__TO DO__. Pictures appear among the records. Write out all else exactly as it stands.

Data extracted from a collection
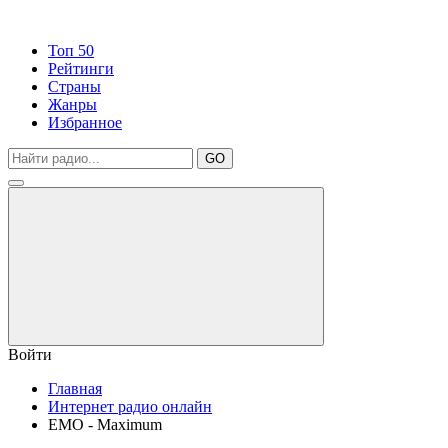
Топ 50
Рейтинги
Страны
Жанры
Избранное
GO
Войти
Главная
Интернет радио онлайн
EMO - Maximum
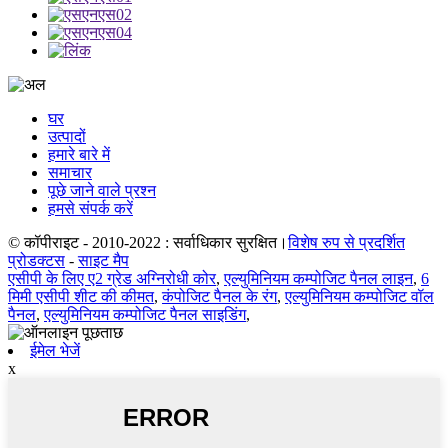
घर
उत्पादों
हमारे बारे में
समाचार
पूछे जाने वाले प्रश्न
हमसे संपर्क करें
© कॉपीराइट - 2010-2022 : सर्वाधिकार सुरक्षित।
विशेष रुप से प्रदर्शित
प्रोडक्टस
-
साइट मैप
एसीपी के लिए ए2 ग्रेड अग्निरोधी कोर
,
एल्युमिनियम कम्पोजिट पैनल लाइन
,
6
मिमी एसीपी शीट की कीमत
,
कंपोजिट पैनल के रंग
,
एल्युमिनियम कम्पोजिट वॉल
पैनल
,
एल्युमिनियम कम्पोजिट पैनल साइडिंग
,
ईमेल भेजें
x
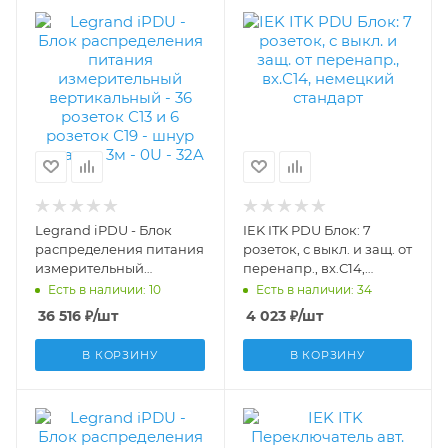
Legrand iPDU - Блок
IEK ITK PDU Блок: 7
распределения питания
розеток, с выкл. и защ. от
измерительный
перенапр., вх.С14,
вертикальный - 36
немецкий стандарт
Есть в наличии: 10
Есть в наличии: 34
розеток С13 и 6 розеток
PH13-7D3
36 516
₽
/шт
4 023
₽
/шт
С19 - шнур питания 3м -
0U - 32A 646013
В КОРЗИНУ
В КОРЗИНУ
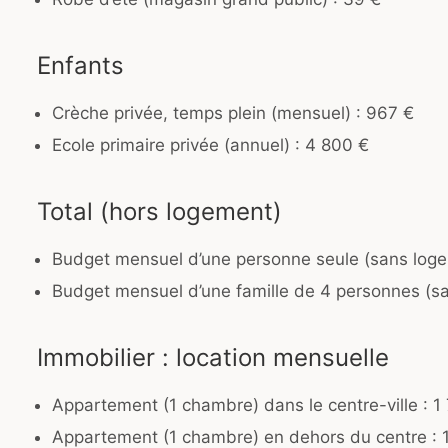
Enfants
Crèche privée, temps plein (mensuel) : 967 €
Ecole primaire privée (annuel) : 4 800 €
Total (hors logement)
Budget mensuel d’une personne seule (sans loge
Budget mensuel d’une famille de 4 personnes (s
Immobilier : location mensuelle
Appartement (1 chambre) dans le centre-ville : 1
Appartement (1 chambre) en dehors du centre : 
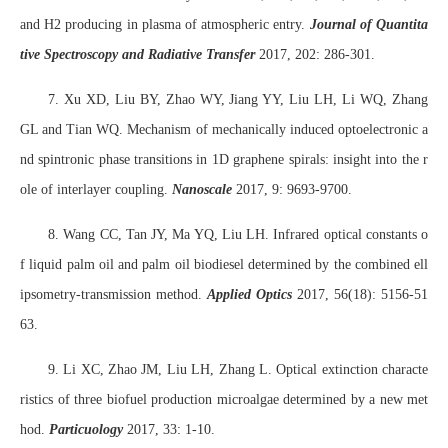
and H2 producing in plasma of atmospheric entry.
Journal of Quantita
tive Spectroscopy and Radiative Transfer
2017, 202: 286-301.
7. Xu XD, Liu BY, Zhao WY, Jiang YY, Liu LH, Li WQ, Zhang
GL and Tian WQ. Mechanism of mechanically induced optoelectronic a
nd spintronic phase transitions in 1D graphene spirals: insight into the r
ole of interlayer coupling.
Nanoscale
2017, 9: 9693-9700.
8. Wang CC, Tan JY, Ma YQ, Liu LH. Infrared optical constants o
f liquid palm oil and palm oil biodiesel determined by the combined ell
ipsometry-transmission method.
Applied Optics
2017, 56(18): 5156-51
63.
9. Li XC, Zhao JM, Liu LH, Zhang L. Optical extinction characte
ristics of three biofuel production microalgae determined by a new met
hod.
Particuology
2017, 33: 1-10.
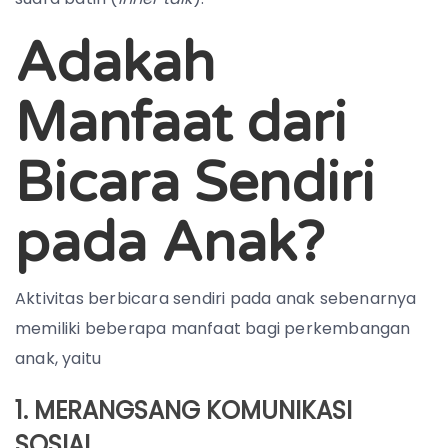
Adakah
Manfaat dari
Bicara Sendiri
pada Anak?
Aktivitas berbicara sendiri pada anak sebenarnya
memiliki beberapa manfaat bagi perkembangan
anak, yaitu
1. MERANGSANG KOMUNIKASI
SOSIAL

__RESPONSE TO THE TASK__.
Топ 50
Рейтинги
Страны
Жанры
Избранное
GO
Войти
Главная
Интернет радио онлайн
EMO - Maximum
घर
उत्पादों
हमारे बारे में
समाचार
पूछे जाने वाले प्रश्न
हमसे संपर्क करें
© कॉपीराइट - 2010-2022 : सर्वाधिकार सुरक्षित।
विशेष रुप से प्रदर्शित
प्रोडक्टस
-
साइट मैप
एसीपी के लिए ए2 ग्रेड अग्निरोधी कोर
,
एल्युमिनियम कम्पोजिट पैनल लाइन
,
6
मिमी एसीपी शीट की कीमत
,
कंपोजिट पैनल के रंग
,
एल्युमिनियम कम्पोजिट वॉल
पैनल
,
एल्युमिनियम कम्पोजिट पैनल साइडिंग
,
ईमेल भेजें
x
Legrand iPDU - Блок
IEK ITK PDU Блок: 7
распределения питания
розеток, с выкл. и защ. от
измерительный
перенапр., вх.С14,
вертикальный - 36
немецкий стандарт
Есть в наличии: 10
Есть в наличии: 34
розеток С13 и 6 розеток
PH13-7D3
36 516
₽
/шт
4 023
₽
/шт
С19 - шнур питания 3м -
0U - 32A 646013
В КОРЗИНУ
В КОРЗИНУ
Enfants
Crèche privée, temps plein (mensuel) : 967 €
Ecole primaire privée (annuel) : 4 800 €
Total (hors logement)
Budget mensuel d’une personne seule (sans loge
Budget mensuel d’une famille de 4 personnes (s
Immobilier : location mensuelle
Appartement (1 chambre) dans le centre-ville : 1
Appartement (1 chambre) en dehors du centre : 
and H2 producing in plasma of atmospheric entry.
Journal of Quantita
tive Spectroscopy and Radiative Transfer
2017, 202: 286-301.
7. Xu XD, Liu BY, Zhao WY, Jiang YY, Liu LH, Li WQ, Zhang
GL and Tian WQ. Mechanism of mechanically induced optoelectronic a
nd spintronic phase transitions in 1D graphene spirals: insight into the r
ole of interlayer coupling.
Nanoscale
2017, 9: 9693-9700.
8. Wang CC, Tan JY, Ma YQ, Liu LH. Infrared optical constants o
f liquid palm oil and palm oil biodiesel determined by the combined ell
ipsometry-transmission method.
Applied Optics
2017, 56(18): 5156-51
63.
9. Li XC, Zhao JM, Liu LH, Zhang L. Optical extinction characte
ristics of three biofuel production microalgae determined by a new met
hod.
Particuology
2017, 33: 1-10.
Adakah
Manfaat dari
Bicara Sendiri
pada Anak?
Aktivitas berbicara sendiri pada anak sebenarnya
memiliki beberapa manfaat bagi perkembangan
anak, yaitu
1. MERANGSANG KOMUNIKASI
SOSIAL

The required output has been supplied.